How did you find your dentist? Your doctor? A babysitter for your kids? The chances are strong that you do business with someone who a friend recommended. More than any other type of advertising, we universally trust the opinions of friends and acquaintances. We even trust people we don't know as evidenced by the popularity of review sites such as Yelp.

Gaining referrals can be one of the most effective strategies for acquiring new customers and growing your business. There is one caveat: you have to ask for them. Think back to the time your friend recommended his dentist. He probably didn't start the conversation by raving about his dental care in the middle of a neighborhood BBQ.

More likely, you asked for recommendations when you needed a new dentist. What if the dentist had asked your friend to identify possible new patients? Or better yet, what if he had offered your friend a gift card for doing so? Maybe the dentist referral would have made for conversations over the grill, after all.

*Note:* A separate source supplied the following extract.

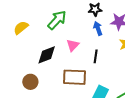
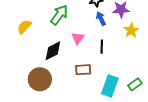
brown rectangle: (74, 77) -> (83, 70), size x0.7
brown circle: (30, 82) -> (40, 79), size x1.5

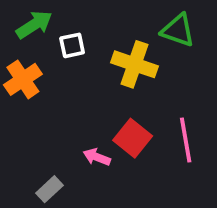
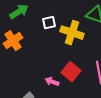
white square: (72, 45) -> (49, 23), moved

Referrals aren't always a natural occurrence, even when customers are happy with your product or service.

Why Referrals Matter

Simply put: more referrals can translate to more customers. But even more importantly, referrals mean better customers. Customers know who would benefit from your company's services better than you ever could. They're also likely to discuss your company as they make referrals, helping new customers be better informed about your services. As a result, referred customers are both more loyal and more profitable for the business. Less time and money is required to acquire them.

How to Get Referrals Automatically

You're always thinking about how to get more leads for your business. But are your customers? The answer is a resounding "no"--even if they love your company. Many customers are more than willing to help, but you have to be the one to ask. This process can be pretty time consuming, which is why it makes sense to automate where possible. When you automate the referral process, you ensure referral requests go to the right customers at the right time, without having to think about it.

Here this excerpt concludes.